Kegiatan ini merupakan lanjutan kegiatan sebelumnya berupa dialog beberapa isu penting dunia pertanian saat ini, khususnya ancaman krisis pangan akibat El Nino, hingga potensi petani muda atau young agripreneur.
Peternakan modern terpadu Sirukam Dairy Farm, Kabupaten Solok menjadi tujuan pertama dalam fieldtrip dengan tajuk Discusion On Integrated Animal Husbandry, Agriculture and Plantation in Rural Areas, itu.

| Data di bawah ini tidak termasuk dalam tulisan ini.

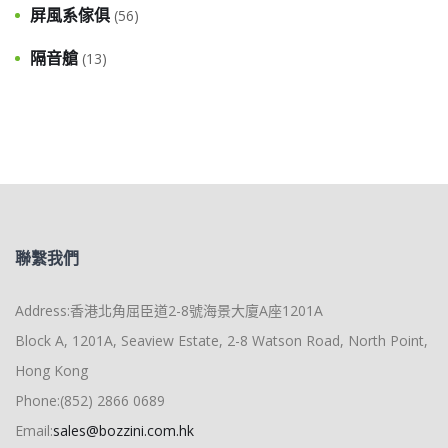
屏風系傢俱
(56)
隔音艙
(13)
聯繫我們
Address:香港北角屈臣道2-8號海景大廈A座1201A
Block A, 1201A, Seaview Estate, 2-8 Watson Road, North Point,
Hong Kong
Phone:(852) 2866 0689
Email:
sales@bozzini.com.hk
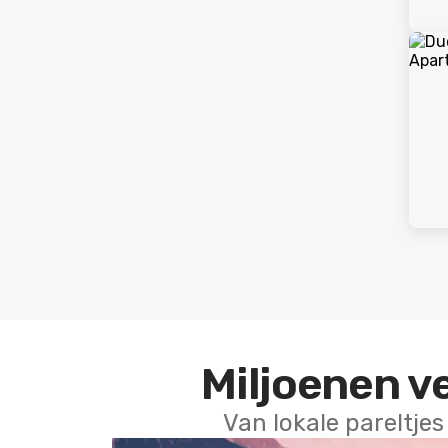
Miljoenen v
Van lokale pareltjes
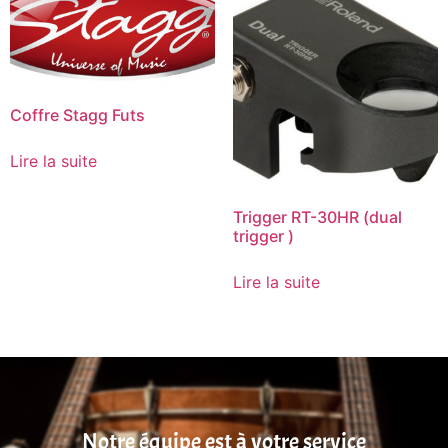
Coffre Stagg Futs
Lire la suite
Trigger RT-30HR (dual
trigger )
Lire la suite
Notre équipe est à votre service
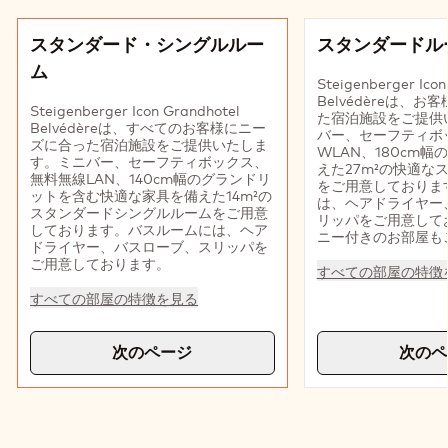
スライド1 8
スタンダード・シングルルー
スタンダードル
ム
Steigenberger Icon
Belvédèreは、
Steigenberger Icon Grandhotel
た宿泊施設をご提供
Belvédèreは、すべてのお客様にニー
バー、セーフティボ
ズに合った宿泊施設をご提供いたしま
WLAN、180cm
す。ミニバー、セーフティボックス、
えた27m²の快適な
無料無線LAN、140cm幅のグランドリ
をご用意しておりま
ットを含む快適な家具を備えた14m²の
は、ヘアドライヤー
スタンダードシングルルームをご用意
リッパをご用意して
しております。バスルームには、ヘア
ニー付きのお部屋も
ドライヤー、バスローブ、スリッパを
ご用意しております。
すべての部屋の特徴
すべての部屋の特徴を見る
次のページ
次のペ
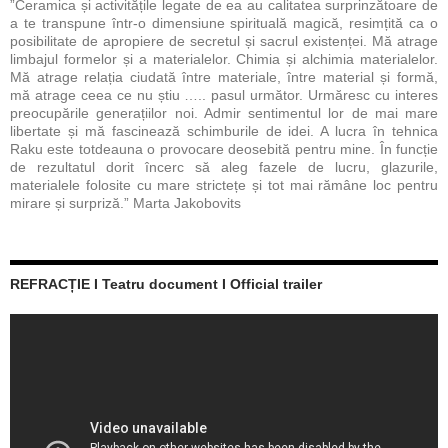
”Ceramica și activitățile legate de ea au calitatea surprinzătoare de
a te transpune într-o dimensiune spirituală magică, resimțită ca o
posibilitate de apropiere de secretul și sacrul existenței. Mă atrage
limbajul formelor și a materialelor. Chimia și alchimia materialelor.
Mă atrage relația ciudată între materiale, între material și formă,
mă atrage ceea ce nu știu ….. pasul următor. Urmăresc cu interes
preocupările generațiilor noi. Admir sentimentul lor de mai mare
libertate și mă fascinează schimburile de idei. A lucra în tehnica
Raku este totdeauna o provocare deosebită pentru mine. În funcție
de rezultatul dorit încerc să aleg fazele de lucru, glazurile,
materialele folosite cu mare strictețe și tot mai rămâne loc pentru
mirare și surpriză.” Marta Jakobovits
REFRACȚIE I Teatru document I Official trailer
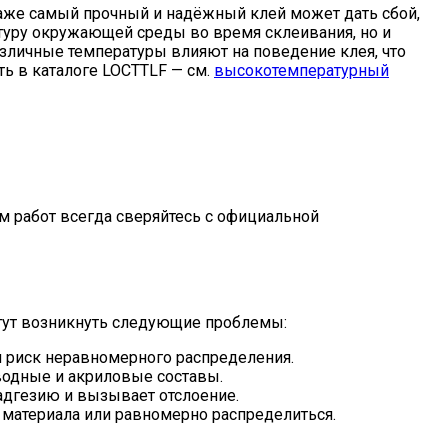
аже самый прочный и надёжный клей может дать сбой,
атуру окружающей среды во время склеивания, но и
азличные температуры влияют на поведение клея, что
ть в каталоге LOCTTLF — см.
высокотемпературный
м работ всегда сверяйтесь с официальной
гут возникнуть следующие проблемы:
ся риск неравномерного распределения.
водные и акриловые составы.
адгезию и вызывает отслоение.
 материала или равномерно распределиться.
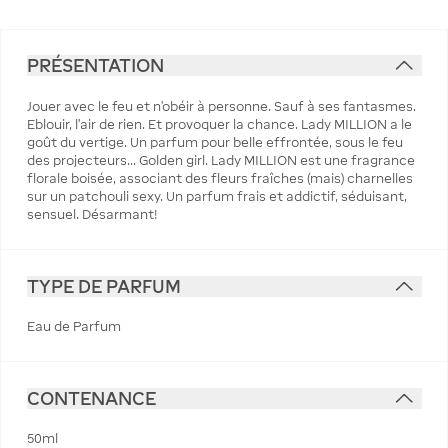
PRÉSENTATION
Jouer avec le feu et n'obéir à personne. Sauf à ses fantasmes.
Eblouir, l'air de rien. Et provoquer la chance. Lady MILLION a le
goût du vertige. Un parfum pour belle effrontée, sous le feu
des projecteurs... Golden girl. Lady MILLION est une fragrance
florale boisée, associant des fleurs fraîches (mais) charnelles
sur un patchouli sexy. Un parfum frais et addictif, séduisant,
sensuel. Désarmant!
TYPE DE PARFUM
Eau de Parfum
CONTENANCE
50ml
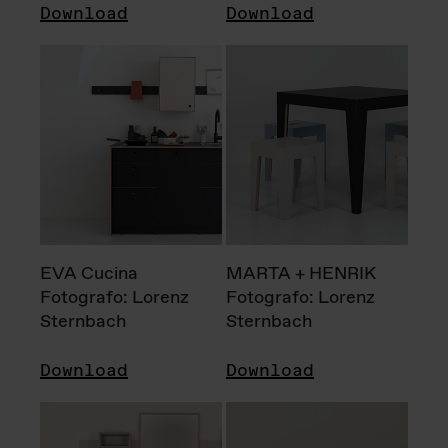
Download
Download
EVA Cucina
MARTA + HENRIK
Fotografo: Lorenz
Fotografo: Lorenz
Sternbach
Sternbach
Download
Download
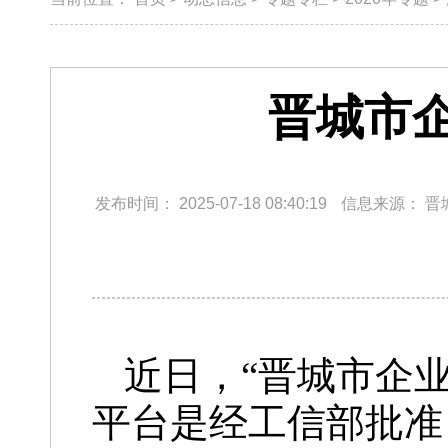
晋城市
发布时间：
2025-07-18 08:40:19
信息来源：
晋
近日，“晋城市企
平台是经工信部批准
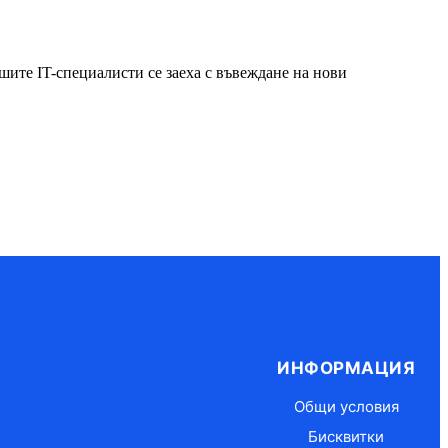
ите IT-специалисти се заеха с въвеждане на нови
ИНФОРМАЦИЯ
Общи условия
Бисквитки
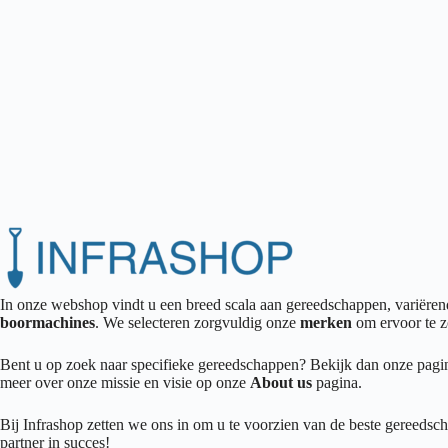
In onze webshop vindt u een breed scala aan gereedschappen, variër
boormachines
. We selecteren zorgvuldig onze
merken
om ervoor te z
Bent u op zoek naar specifieke gereedschappen? Bekijk dan onze pag
meer over onze missie en visie op onze
About us
pagina.
Bij Infrashop zetten we ons in om u te voorzien van de beste gereedsch
partner in succes!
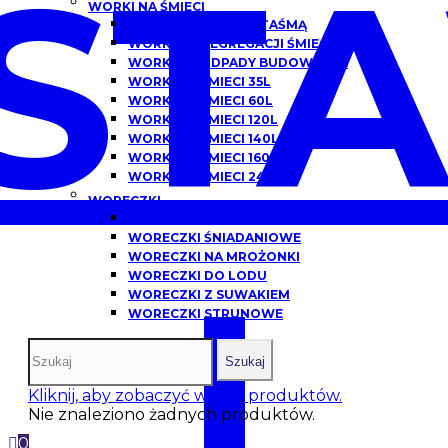
ST
WORKI NA ŚMIECI
WORKI NA ŚMIECI Z TAŚMĄ
WORKI DO SEGREGACJI ŚMIECI
WORKI NA ODPADY BUDOWLANE
WORKI NA ŚMIECI 35L
WORKI NA ŚMIECI 60L
WORKI NA ŚMIECI 120L
WORKI NA ŚMIECI 140L
WORKI NA ŚMIECI 160L
WORKI NA ŚMIECI 240L
WORECZKI
WORECZKI HDPE
WORECZKI ŚNIADANIOWE
WORECZKI NA MROŻONKI
I
WORECZKI DO LODU
WORECZKI Z SUWAKIEM
WORECZKI STRUNOWE
Szukaj
Kliknij, aby zobaczyć więcej produktów.
Nie znaleziono żadnych produktów.
0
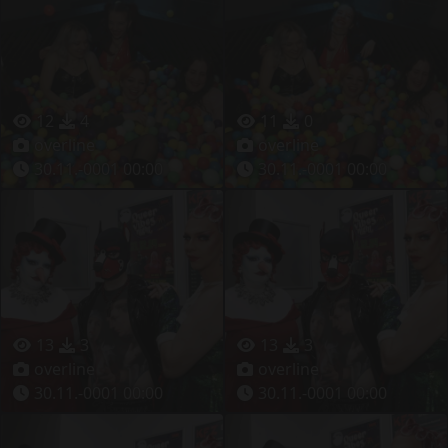
12
4
11
0
overline
overline
30.11.-0001 00:00
30.11.-0001 00:00
13
3
13
3
overline
overline
30.11.-0001 00:00
30.11.-0001 00:00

Sebanyak 26 peserta ASEAN Farmers dari Indonesia, Malaysia, Thailand, Filipina, dan Jepang sebagai negara mitra, berkesempatan melihat langsung peternakan sapi perah modern terpadu terbesar di Sumbar tersebut.
Peserta bahkan disambut Bupati Solok, Epyardi Asda dan mendapat penjelasan lengkap dari CEO PT. Sirukam Lumbung Nagari, Budi Bundar.
"Konsep utama kita disini adalah empowering local community. Sebanyak 90 persen karyawan adalah masyarakat lokal. Dari awal kami berkomitmen dengan masyarakat sekitar farm untuk bekerjasama dan maju bersama," ujar Budi.
Kepala Pusat Pelatihan Pertanian, Kementan RI, Muhammad Amin mengatakan, kegiatan fieldtrip dilaksanakan dalam rangka bertukar pengalaman dan informasi pertanian antar petani dari negara ASEAN.
Sekaligus untuk menunjukan keberagaman Indonesia yang sebagian rakyatnya bergerak di sektor pertanian.
"Kami sangat mengapresiasi apa yang sudah dilakukan di Sirukam. Semoga ini bisa menjadi pusat dairy dan bisa menjadi pusat kunjungan Agro Wisata di Sumbar.